Son apostolat commença de bonne heure : dès 1816, il obtint d’entrer dans les maisons de détention. Il y en avait alors deux à Paris, réservées aux militaires : l’Abbaye et la prison de Montaigu, aménagée dans l’ancien collège de ce nom. Après des démarches longtemps infructueuses, Appert reçut du ministère l’autorisation de faire des conférences aux prisonniers, pour les moraliser et les distraire ; mais, comme l’autorité se défiait de ce jeune philanthrope – Appert avait à peine vingt ans – elle prescrivit que les conférences auraient lieu à 4 heures du matin. Benjamin n’était pas homme à se décourager pour cela et, au milieu de la nuit, il prenait le chemin de l’Abbaye ou de la prison de Montaigu, soutenu par la ferme conviction qu’il allait sauver une partie de l’humanité souffrante. Avait-il des auditeurs, à cette heure matinale ? Était-il écouté ? On l’ignore ; mais le fait est qu’Appert gagnait la confiance des détenus qui, chacun à son tour, venaient lui raconter leur petite histoire, toujours la même : ils étaient victimes d’une affreuse injustice…

Or, en 1822 – époque à laquelle sévissaient en France les conspirations militaires – deux prisonniers s’évadèrent de la prison de Montaigu. Appert, soupçonné de complicité, fut arrêté, à sa grande satisfaction : enfin, il allait pouvoir vivre la vie de la geôle ; mais, le lendemain, on le relâcha.

Déjà, il se désolait, quand, ô bonheur ! on l’arrêta de nouveau. Il passa quelques mois – des mois délicieux, doux à son cœur – à la prison de la Force, complétant son expérience du régime pénitentiaire, se faisant des amis, imaginant des réformes, et je crains bien qu’il n’ait point su gré au tribunal de l’acquitter, faute de preuves : l’existence cloîtrée, la promenade dans le préau, le cachot, la planche, tout cela lui convenait…

Quand il fut libre, il comprit qu’il ne pourrait plus vivre ailleurs que dans les prisons ; mais, comme il ne consentait point tout de même à voler, il se résigna au rôle de visiteur des affligés et devint une sorte de saint Vincent de Paul laïque. »
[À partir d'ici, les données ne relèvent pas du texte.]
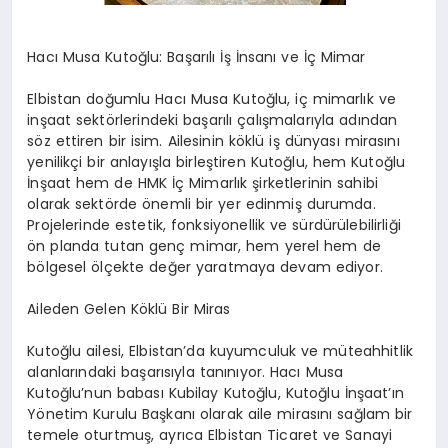
Hacı Musa Kutoğlu: Başarılı İş İnsanı ve İç Mimar
Elbistan doğumlu Hacı Musa Kutoğlu, iç mimarlık ve
inşaat sektörlerindeki başarılı çalışmalarıyla adından
söz ettiren bir isim. Ailesinin köklü iş dünyası mirasını
yenilikçi bir anlayışla birleştiren Kutoğlu, hem Kutoğlu
İnşaat hem de HMK İç Mimarlık şirketlerinin sahibi
olarak sektörde önemli bir yer edinmiş durumda.
Projelerinde estetik, fonksiyonellik ve sürdürülebilirliği
ön planda tutan genç mimar, hem yerel hem de
bölgesel ölçekte değer yaratmaya devam ediyor.
Aileden Gelen Köklü Bir Miras
Kutoğlu ailesi, Elbistan’da kuyumculuk ve müteahhitlik
alanlarındaki başarısıyla tanınıyor. Hacı Musa
Kutoğlu’nun babası Kubilay Kutoğlu, Kutoğlu İnşaat’ın
Yönetim Kurulu Başkanı olarak aile mirasını sağlam bir
temele oturtmuş, ayrıca Elbistan Ticaret ve Sanayi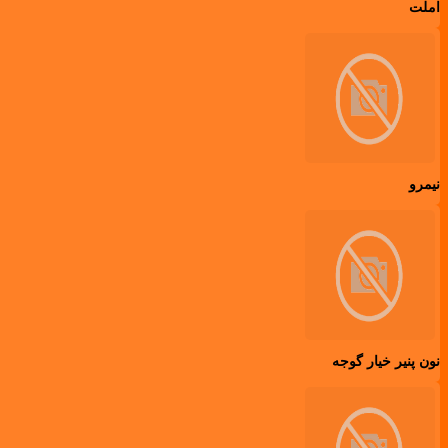
املت
نیمرو
نون پنیر خیار گوجه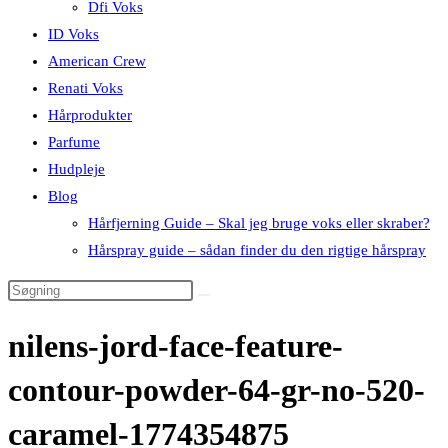
Dfi Voks
ID Voks
American Crew
Renati Voks
Hårprodukter
Parfume
Hudpleje
Blog
Hårfjerning Guide – Skal jeg bruge voks eller skraber?
Hårspray guide – sådan finder du den rigtige hårspray
nilens-jord-face-feature-
contour-powder-64-gr-no-520-
caramel-1774354875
Les randonnées de M. Appert

« Après avoir passé en revue toutes les geôles de Paris, Appert s’en fut en province. Les cathédrales, les musées, les paysages, étaient tous devant lui comme s’ils n’étaient pas : quand il arrivait dans une ville, il demandait avant tout où se trouvait la prison et s’y rendait sans désemparer. Bientôt il fut célèbre dans ce monde obscur et claquemuré des escarpes, des tire-laine, et des égorgeurs ; on l’aimait, on le fêtait, on attendait avec impatience qu’il se montrât ; sa présence signalée à la prison de Dijon, par exemple, remplissait d’espérance le cœur des détenus de Mâcon. Un jour un condamné dit à Appert : ‘Ce diable de X… a bien du bonheur de s’être trouvé avec vous !’ Il porte avec lui les consolations, les bonnes paroles, les plaintes, les revendications, apaise les colères.

Ah ! il n’a rien à craindre sur les routes de France, M. Appert ! Les détrousseurs lui feraient plutôt escorte ! ‘Pensez-vous, demandait-il à un de ses clients, que j’aie à redouter les voleurs nombreux dans ce pays ?’ Et l’autre de répondre : ‘Non, non, pas du tout, dites votre nom et ça suffira, bien sûr. Il n’y a pas un de nos anciens collègues qui oserait se porter à cet excès, car il serait mal reçu des amis, lorsqu’il serait empoigné par les grippe-Jésus !’

Et cette popularité n’est point usurpée : le bon Benjamin ne néglige rien et le moindre ‘violon’ de village attire autant son attention que l’immense prison d’Embrun, où sont rassemblés les individus les plus dangereux du Sud-Est. Une vaine curiosité ne le fait point agir ; il accomplit un pèlerinage aux ‘lieux infâmes’ et, nouveau Dante, décrit les cercles de cet enfer. »

Le bagne de Toulon, illustration de l'article consacré à Benjamin Appert dans Détective du 4 avril 1929.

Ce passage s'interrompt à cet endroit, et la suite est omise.